Records drawn from a dataset
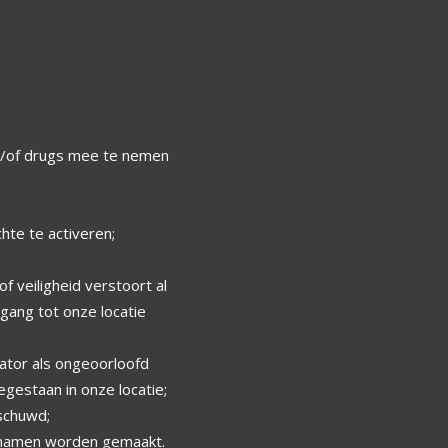
n/of drugs mee te nemen
hte te activeren;
f veiligheid verstoort al
gang tot onze locatie
ator als ongeoorloofd
gestaan in onze locatie;
rschuwd;
opnamen worden gemaakt.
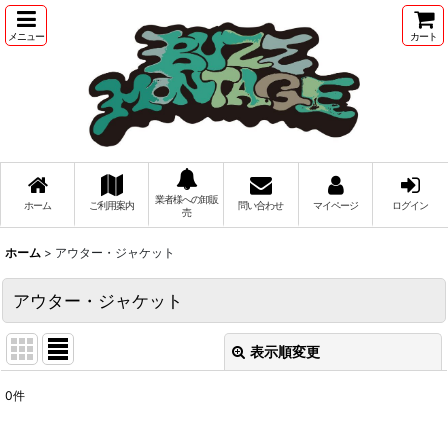
メニュー
カート
業者様への卸販
ホーム
ご利用案内
問い合わせ
マイページ
ログイン
売
ホーム
>
アウター・ジャケット
アウター・ジャケット
表示順変更
閉じる
0
件
表示数
:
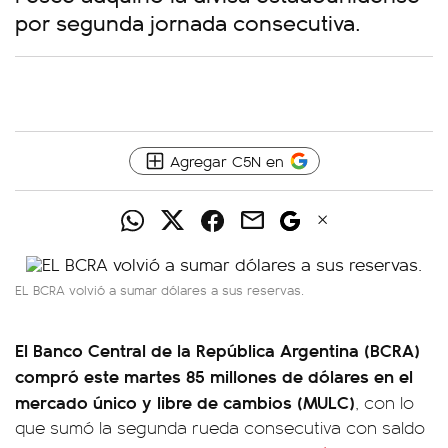
por segunda jornada consecutiva.
Agregar C5N en
EL BCRA volvió a sumar dólares a sus reservas.
El Banco Central de la República Argentina (BCRA)
compró este martes 85 millones de dólares en el
mercado único y libre de cambios (MULC)
, con lo
que sumó la segunda rueda consecutiva con saldo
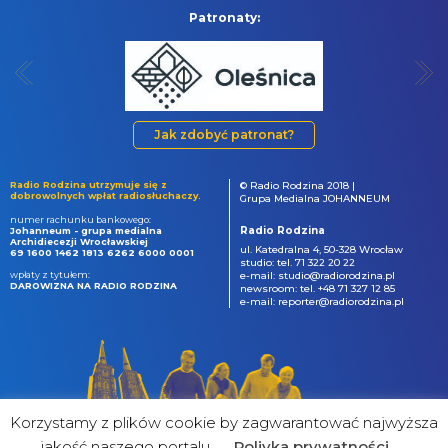
Patronaty:
Jak zdobyć patronat?
Radio Rodzina utrzymuje się z
© Radio Rodzina 2018 |
dobrowolnych wpłat radiosłuchaczy.
Grupa Medialna JOHANNEUM
numer rachunku bankowego:
Radio Rodzina
Johanneum - grupa medialna
Archidiecezji Wrocławskiej
ul. Katedralna 4, 50-328 Wrocław
69 1600 1462 1813 6262 6000 0001
studio: tel. 71 322 20 22
wpłaty z tytułem:
e-mail: studio@radiorodzina.pl
DAROWIZNA NA RADIO RODZINA
newsroom: tel. +48 71 327 12 85
e-mail: reporter@radiorodzina.pl
Korzystamy z plików cookie by zagwarantować najwyższa
jakość naszego portalu
Poliyka prywatności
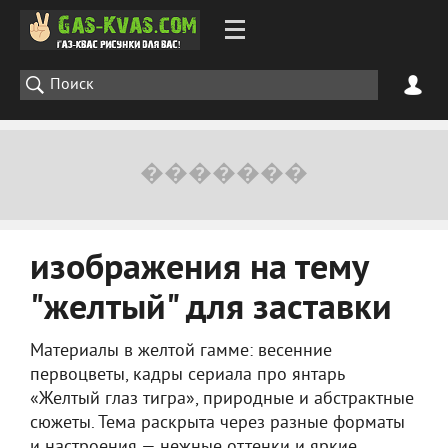
изображения на тему
"желтый" для заставки
Материалы в желтой гамме: весенние
первоцветы, кадры сериала про янтарь
«Желтый глаз тигра», природные и абстрактные
сюжеты. Тема раскрыта через разные форматы
и настроения — нежные оттенки и яркие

◆ Exercise requirements
Quote the entries in full. Any image among them is to be omitted from the copy.

◆ Exercise answer
n/of drugs mee te nemen
hte te activeren;
f veiligheid verstoort al
gang tot onze locatie
ator als ongeoorloofd
gestaan in onze locatie;
rschuwd;
opnamen worden gemaakt.
メニュー
カート
業者様への卸販
ホーム
ご利用案内
問い合わせ
マイページ
ログイン
売
ホーム
>
アウター・ジャケット
アウター・ジャケット
表示順変更
閉じる
0
件
表示数
:
por segunda jornada consecutiva.
Agregar C5N en
EL BCRA volvió a sumar dólares a sus reservas.
El Banco Central de la República Argentina (BCRA)
compró este martes 85 millones de dólares en el
mercado único y libre de cambios (MULC)
, con lo
que sumó la segunda rueda consecutiva con saldo
Patronaty:
Jak zdobyć patronat?
Radio Rodzina utrzymuje się z
© Radio Rodzina 2018 |
dobrowolnych wpłat radiosłuchaczy.
Grupa Medialna JOHANNEUM
numer rachunku bankowego:
Radio Rodzina
Johanneum - grupa medialna
Archidiecezji Wrocławskiej
ul. Katedralna 4, 50-328 Wrocław
69 1600 1462 1813 6262 6000 0001
studio: tel. 71 322 20 22
wpłaty z tytułem:
e-mail: studio@radiorodzina.pl
DAROWIZNA NA RADIO RODZINA
newsroom: tel. +48 71 327 12 85
e-mail: reporter@radiorodzina.pl
Korzystamy z plików cookie by zagwarantować najwyższa
jakość naszego portalu
Poliyka prywatności
изображения на тему
"желтый" для заставки
Материалы в желтой гамме: весенние
первоцветы, кадры сериала про янтарь
«Желтый глаз тигра», природные и абстрактные
сюжеты. Тема раскрыта через разные форматы
и настроения — нежные оттенки и яркие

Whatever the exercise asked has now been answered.